Roc Nation Latin will focus on developing and cultivating Latin artists in all aspects of their careers, both in the U.S. and globally. Santos’ longtime manager, Johnny Marines, has been named president.
In addition, the deal, inked June 8 in Roc Nation’s New York offices, makes Santos an exclusive management client of Roc Nation, co-managed with Marines.
Santos’ current recording deal with Sony will not be affected.
For Santos, an artist who has long operated with a small team of people who are very close to him, the opportunity to manage and be managed was particularly enticing.
“I’m not taking for granted being managed by Roc Nation,” he told Billboard. “They have a lot of relations. They have a certain reach that I clearly could benefit from. And dealing with Jay Z, who is an artist himself, that’s great. I’ve always idolized Jay. We both come from the ‘hood, and he gets it. So that was definitely also fundamental. But I’m really excited about giving back. This is my way of giving back.”
On its end, Roc Nation has been eyeing the Latin market for a while. In March, the company signed reggaeton star Yandel for an exclusive management deal. But scoring Santos, the top-selling Latin artist of the past five years and a top touring act who sold out two Yankee Stadium shows, is a huge coup, more so considering how private Santos is about his business.
“This is a tremendous step for Roc Nation,” Jay Z said in a statement. “We recognize there is a huge Latin market that is part of global culture. We’re proud and ready to enter into true partnership with an individual that intimately lives and knows that culture.”
The conversation between Jay Z and Santos has been going for nearly four years. But when Santos was first approached, “I had a lot going on,” he said. “I’m not superstitious, but I think the time is now. When they came to us with the whole CEO proposal, I said, ‘This is a win-win situation.’ I always visualized myself in that position, and the way it was presented to me, I couldn’t say no.”

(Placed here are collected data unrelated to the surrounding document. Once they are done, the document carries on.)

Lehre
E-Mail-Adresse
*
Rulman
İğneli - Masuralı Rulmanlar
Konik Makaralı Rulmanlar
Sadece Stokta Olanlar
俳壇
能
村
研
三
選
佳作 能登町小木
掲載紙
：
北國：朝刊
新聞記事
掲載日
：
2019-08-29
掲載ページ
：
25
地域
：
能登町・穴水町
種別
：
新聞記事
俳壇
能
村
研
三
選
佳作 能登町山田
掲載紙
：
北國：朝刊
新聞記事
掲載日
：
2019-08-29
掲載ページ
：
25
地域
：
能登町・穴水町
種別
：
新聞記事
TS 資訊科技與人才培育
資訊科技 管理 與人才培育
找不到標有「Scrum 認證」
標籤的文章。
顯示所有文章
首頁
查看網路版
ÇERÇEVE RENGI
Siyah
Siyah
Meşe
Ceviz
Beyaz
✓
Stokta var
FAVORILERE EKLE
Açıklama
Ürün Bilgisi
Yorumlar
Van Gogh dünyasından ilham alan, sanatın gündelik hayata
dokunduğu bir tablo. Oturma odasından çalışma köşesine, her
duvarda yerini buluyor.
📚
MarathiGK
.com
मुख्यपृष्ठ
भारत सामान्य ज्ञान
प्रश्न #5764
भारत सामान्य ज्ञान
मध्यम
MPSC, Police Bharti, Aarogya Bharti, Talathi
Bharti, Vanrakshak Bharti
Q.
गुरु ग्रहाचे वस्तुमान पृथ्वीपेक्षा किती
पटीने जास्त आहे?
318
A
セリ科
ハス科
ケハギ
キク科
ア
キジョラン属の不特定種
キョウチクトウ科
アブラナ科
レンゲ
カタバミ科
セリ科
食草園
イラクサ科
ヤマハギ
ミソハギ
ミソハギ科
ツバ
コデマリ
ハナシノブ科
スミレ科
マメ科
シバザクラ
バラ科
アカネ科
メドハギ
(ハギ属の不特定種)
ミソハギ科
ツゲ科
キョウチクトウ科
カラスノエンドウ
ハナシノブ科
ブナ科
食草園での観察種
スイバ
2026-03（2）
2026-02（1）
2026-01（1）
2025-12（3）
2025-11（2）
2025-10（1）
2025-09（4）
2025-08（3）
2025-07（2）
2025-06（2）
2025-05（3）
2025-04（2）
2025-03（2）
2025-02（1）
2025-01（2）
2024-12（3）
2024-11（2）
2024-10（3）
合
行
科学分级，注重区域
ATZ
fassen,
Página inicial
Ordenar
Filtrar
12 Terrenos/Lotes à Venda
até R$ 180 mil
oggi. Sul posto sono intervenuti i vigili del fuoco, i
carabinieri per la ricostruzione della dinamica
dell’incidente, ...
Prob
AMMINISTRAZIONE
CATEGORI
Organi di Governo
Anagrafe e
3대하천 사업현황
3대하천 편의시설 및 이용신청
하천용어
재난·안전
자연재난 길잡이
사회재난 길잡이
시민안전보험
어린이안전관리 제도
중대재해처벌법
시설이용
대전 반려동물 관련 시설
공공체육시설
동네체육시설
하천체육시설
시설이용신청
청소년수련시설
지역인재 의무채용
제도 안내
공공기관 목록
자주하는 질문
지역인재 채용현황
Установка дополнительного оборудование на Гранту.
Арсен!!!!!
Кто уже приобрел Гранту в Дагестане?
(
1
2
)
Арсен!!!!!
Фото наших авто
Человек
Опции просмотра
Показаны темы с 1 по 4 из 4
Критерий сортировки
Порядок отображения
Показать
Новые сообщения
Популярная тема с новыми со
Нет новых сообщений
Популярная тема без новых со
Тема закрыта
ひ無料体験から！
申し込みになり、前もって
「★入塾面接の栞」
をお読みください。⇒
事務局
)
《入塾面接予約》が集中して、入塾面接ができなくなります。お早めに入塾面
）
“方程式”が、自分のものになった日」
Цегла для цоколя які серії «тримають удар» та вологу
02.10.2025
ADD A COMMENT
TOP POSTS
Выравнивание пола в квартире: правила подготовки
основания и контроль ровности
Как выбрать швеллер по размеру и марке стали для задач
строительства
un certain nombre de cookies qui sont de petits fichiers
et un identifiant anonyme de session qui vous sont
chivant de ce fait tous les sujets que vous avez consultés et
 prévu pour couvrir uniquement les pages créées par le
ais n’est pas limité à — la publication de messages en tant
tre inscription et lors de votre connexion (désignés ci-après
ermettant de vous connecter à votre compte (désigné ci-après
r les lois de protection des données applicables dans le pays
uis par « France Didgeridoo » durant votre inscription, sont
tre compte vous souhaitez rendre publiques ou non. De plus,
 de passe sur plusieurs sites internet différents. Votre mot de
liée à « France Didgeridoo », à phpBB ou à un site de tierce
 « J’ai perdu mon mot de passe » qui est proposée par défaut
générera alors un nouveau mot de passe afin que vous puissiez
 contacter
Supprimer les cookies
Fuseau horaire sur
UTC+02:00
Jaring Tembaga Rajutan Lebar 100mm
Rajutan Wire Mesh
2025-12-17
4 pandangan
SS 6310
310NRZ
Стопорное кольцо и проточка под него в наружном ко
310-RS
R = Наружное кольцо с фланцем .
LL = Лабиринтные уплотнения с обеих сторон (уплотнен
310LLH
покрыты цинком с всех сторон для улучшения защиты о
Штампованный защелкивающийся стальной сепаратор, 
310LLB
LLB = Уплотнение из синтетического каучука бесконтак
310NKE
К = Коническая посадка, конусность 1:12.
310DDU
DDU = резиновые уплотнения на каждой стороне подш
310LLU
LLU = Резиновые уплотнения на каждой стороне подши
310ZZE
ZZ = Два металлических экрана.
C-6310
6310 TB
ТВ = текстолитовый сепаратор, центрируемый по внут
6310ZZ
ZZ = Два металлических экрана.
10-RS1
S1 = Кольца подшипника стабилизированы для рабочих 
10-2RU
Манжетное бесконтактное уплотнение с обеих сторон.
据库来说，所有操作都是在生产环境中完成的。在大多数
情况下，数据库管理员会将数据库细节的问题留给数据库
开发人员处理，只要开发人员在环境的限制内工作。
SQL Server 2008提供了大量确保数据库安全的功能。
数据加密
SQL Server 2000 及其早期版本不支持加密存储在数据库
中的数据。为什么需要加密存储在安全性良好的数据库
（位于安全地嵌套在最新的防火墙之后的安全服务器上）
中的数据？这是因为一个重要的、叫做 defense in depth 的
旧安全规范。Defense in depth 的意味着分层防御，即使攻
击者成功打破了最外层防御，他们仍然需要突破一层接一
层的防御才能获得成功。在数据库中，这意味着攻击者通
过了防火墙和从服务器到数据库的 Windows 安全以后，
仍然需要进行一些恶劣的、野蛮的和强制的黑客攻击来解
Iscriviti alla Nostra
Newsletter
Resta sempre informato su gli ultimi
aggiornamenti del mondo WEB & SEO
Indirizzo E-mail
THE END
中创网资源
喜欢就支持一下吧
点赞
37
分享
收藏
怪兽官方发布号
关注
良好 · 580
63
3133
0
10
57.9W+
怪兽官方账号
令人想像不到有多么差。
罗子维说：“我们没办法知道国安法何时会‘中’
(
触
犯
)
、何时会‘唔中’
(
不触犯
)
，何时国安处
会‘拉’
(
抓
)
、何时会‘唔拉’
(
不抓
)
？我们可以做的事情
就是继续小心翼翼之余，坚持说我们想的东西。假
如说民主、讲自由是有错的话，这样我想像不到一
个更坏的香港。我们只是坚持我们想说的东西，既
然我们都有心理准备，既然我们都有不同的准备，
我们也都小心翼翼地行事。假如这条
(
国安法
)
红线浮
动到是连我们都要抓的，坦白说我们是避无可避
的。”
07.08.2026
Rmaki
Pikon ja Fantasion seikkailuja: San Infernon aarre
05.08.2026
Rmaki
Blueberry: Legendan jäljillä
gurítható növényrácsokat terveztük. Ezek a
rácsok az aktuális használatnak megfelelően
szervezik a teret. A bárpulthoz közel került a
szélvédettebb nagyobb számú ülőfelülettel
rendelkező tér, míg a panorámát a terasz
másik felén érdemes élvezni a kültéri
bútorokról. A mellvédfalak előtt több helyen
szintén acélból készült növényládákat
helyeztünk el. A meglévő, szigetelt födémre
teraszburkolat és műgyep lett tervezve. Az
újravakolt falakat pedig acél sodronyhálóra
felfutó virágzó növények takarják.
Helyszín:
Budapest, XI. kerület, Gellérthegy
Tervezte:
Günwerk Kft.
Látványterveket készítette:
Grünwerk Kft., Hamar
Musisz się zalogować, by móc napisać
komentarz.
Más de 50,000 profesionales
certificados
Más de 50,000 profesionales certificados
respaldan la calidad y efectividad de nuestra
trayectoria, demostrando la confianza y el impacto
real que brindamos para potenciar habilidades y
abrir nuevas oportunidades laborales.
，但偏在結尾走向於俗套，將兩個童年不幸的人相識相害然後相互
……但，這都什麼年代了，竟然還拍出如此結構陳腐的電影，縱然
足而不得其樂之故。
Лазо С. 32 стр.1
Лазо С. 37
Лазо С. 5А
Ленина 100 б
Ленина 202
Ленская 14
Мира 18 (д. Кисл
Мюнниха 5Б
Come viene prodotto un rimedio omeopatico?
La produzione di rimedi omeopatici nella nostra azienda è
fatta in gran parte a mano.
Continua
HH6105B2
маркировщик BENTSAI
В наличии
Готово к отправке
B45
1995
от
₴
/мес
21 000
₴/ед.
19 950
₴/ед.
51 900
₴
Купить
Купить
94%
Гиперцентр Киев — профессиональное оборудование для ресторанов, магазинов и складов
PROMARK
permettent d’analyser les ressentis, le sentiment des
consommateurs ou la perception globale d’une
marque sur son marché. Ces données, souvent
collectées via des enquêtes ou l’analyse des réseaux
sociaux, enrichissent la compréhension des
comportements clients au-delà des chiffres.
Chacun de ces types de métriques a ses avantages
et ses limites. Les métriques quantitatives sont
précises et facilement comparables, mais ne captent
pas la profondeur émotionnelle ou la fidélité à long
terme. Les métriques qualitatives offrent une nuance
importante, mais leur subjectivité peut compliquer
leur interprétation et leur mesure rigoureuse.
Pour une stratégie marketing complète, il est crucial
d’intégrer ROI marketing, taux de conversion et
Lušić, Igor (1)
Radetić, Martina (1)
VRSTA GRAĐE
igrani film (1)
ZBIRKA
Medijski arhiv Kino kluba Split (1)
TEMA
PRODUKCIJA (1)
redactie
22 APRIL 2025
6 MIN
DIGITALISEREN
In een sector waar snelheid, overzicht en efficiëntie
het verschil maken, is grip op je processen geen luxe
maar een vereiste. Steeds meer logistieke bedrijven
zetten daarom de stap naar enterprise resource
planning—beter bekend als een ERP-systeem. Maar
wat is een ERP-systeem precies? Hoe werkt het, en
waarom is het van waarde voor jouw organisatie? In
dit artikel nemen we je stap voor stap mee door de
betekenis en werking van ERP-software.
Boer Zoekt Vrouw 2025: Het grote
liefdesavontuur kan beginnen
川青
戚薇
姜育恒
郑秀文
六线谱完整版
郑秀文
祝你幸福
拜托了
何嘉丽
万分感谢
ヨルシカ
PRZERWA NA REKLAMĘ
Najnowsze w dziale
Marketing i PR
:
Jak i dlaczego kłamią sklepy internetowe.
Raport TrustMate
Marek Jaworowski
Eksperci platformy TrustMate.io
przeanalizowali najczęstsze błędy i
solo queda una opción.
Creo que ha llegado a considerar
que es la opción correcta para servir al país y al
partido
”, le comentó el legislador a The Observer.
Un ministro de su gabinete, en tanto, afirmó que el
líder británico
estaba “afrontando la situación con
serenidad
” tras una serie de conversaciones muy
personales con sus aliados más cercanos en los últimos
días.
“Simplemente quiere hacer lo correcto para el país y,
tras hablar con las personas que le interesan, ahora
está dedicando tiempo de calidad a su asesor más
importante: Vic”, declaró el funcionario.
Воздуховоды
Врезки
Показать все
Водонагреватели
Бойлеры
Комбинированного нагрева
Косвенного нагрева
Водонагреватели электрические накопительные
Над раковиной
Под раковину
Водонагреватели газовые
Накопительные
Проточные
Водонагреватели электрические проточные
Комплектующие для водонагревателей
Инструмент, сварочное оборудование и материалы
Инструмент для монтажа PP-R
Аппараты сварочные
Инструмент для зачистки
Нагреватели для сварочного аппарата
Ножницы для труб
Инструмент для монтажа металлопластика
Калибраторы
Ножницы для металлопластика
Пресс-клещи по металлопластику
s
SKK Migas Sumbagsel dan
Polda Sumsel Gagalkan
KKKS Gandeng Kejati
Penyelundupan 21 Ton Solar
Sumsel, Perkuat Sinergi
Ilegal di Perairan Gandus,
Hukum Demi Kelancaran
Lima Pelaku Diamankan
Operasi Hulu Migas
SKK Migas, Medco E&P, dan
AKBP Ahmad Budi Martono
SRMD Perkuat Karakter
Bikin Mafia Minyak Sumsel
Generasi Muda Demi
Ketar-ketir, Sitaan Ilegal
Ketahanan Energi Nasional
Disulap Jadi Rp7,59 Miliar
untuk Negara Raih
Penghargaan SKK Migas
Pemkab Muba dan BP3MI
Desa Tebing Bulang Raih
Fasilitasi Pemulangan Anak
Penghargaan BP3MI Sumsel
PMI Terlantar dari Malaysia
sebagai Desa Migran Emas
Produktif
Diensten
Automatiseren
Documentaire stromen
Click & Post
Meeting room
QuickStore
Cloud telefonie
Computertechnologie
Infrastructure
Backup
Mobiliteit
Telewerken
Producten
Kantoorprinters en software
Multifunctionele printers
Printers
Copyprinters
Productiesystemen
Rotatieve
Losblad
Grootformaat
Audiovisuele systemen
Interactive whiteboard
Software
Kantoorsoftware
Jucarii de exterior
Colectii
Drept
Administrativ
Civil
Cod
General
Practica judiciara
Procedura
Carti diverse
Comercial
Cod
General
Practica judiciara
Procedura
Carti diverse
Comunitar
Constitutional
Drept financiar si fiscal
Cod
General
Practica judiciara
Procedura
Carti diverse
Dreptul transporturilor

Santos, born and raised in the Bronx and fully bilingual, has long prided himself in the fact that he records predominantly in Spanish (he has never recorded an English-only track) and has achieved superstardom by singing an evolution of bachata, the traditional music of the Dominican Republic.
The strategy has made him Billboard’s Top Latin Artist in 2014 and 2015 and a global sensation who can sell out arenas from the U.S. to Argentina.
Santos’ philosophy is not slated to change, says Marines, but the Roc Nation association is meant to expand his range of action, specifically in areas like endorsements, where he’s been underrepresented.
“We think right now is the right time to partner with a company like Roc Nation that really has a lot of experience and really understands a guy like Romeo who is a superstar and resonates globally regardless of language,” says Marines.
Going beyond management and actually having the opportunity to lead an entire division was the cherry on the cake.
“This sends the message that Romeo and I, together with Roc Nation, are serious about helping the Latin music industry grow,” said Marines.
“I’m super hungry,” adds Santos. “I know what it takes to build a brand.”